Suit seeks $100 million in duck boat sinking
Families accuse owners of running ‘death traps’
INDIANAPOLIS – Relatives of two of the nine Indianapolis family members killed when a duck boat sank in a Missouri lake filed a federal wrongful death lawsuit seeking $100 million in damages.
“Duck Boats are death traps for passengers and pose grave danger to the public on water and on land,” the estates of Irvin Coleman, 76, and Maxwell Coleman-Ly, 2, said in a suit filed Sunday in the U.S. District Court for the Western District of Missouri.
The lawsuit blames the tragedy July 19 on “decades of unacceptable, greed-driven and willful ignorance of safety by the Duck Boat industry.”
The families seek $100 million in the lawsuit against the owners of Ride the Ducks Branson. The Coleman family victims were among 17 people killed when the tour boat sank in Branson, Missouri.
Suzanne Smagala, spokeswoman for Ride the Ducks Branson’s parent company, Ripley Entertainment, said the owners are saddened by the accident and support the victims and their families.
“The investigation by the National Transportation Safety Board is still underway,” Smagala said in an email. “No conclusions have been reached, and we cannot comment at this time.”
The families urged authorities to ban duck boats, lawyer Bob Mongeluzzi said Monday in a news conference in Kansas City, Missouri.
“With this lawsuit, we hope we will drive the death trap duck boats out of business,” Mongeluzzi said.
In the suit, attorneys point to 26 deaths linked to six previous duck boat tragedies, including the sinking of the Miss Majestic Duck Boat in 1999 in Arkansas.
Owners and manufacturers have refused to heed warnings that the canopies on duck boats can trap victims under water, lawyers said.
According to the suit, the NTSB warned that duck boat canopies pose an “unacceptable risk” to passenger safety after the Miss Majestic sunk, leading to 13 deaths. Mongeluzzi said boat operators repeatedly failed to heed the recommendations to remove the canopies.
“Duck boats are sinking coffins,” Mongeluzzi said. “Once they take on water, they sink, and they sink fast.”
The owners of the Branson duck boat company had specifically been warned, according to the lawsuit, that engines and bilge pumps “might fail in bad weather due to the improper placement of the boats’ exhaust system.”
Despite these warnings, lawyers for the victims said, the boat operators “repeatedly chose to value profits over the safety of their passengers.”
The lawsuit says Robert McDowell, president of Ride the Ducks Branson, said following safety recommendations would be expensive.
The lawsuit calls out McDowell, saying he designed duck boats, including the one that sank July 19, but completed only two years of college and had no background in mechanics.

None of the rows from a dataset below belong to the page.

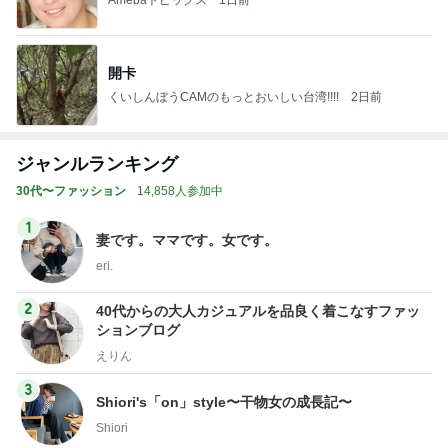
開卡
くいしんぼうCAMのもっとおいしい台湾!!!!
2日前
ジャンルランキング
30代〜ファッション
14,858人参加中
1
妻です。ママです。女です。
eri.
2
40代からの大人カジュアルを品良く着こなすファッ
ションブログ
えりん
3
Shiori's「on」style〜干物女の成長記〜
Shiori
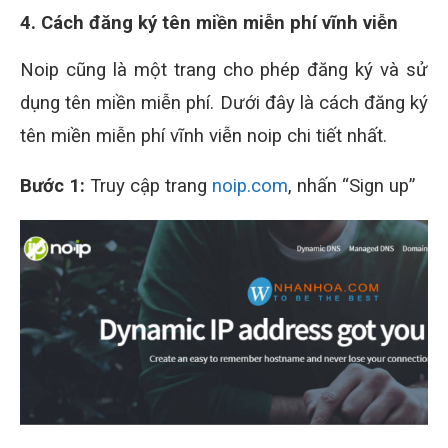
4. Cách đăng ký tên miền miễn phí vĩnh viễn
Noip cũng là một trang cho phép đăng ký và sử
dụng tên miền miễn phí. Dưới đây là cách đăng ký
tên miền miễn phí vĩnh viễn noip chi tiết nhất.
Bước 1:
Truy cập trang
noip.com
, nhấn “Sign up”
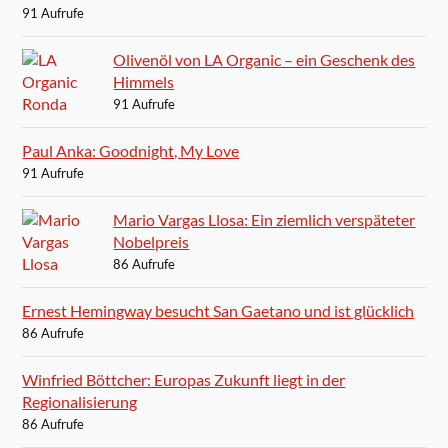
91 Aufrufe
Olivenöl von LA Organic – ein Geschenk des
Himmels
91 Aufrufe
Paul Anka: Goodnight, My Love
91 Aufrufe
Mario Vargas Llosa: Ein ziemlich verspäteter
Nobelpreis
86 Aufrufe
Ernest Hemingway besucht San Gaetano und ist glücklich
86 Aufrufe
Winfried Böttcher: Europas Zukunft liegt in der
Regionalisierung
86 Aufrufe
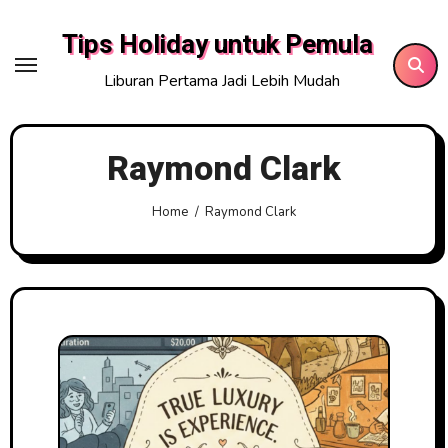
Skip
Tips Holiday untuk Pemula
to
content
Liburan Pertama Jadi Lebih Mudah
Raymond Clark
Home
Raymond Clark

“Robert McDowell’s design was based entirely upon conversations with a high school football coach who previously co-owned the Ride the Ducks business,” the lawsuit says.
Ripley Entertainment acquired Ride the Ducks International in December, the suit says, and operates a fleet of nearly 100 boats, carrying more than 1 million guests a year.
Bob Mongeluzzi Lawyer
“Duck boats are sinking coffins. Once they take on water, they sink, and they sink fast.”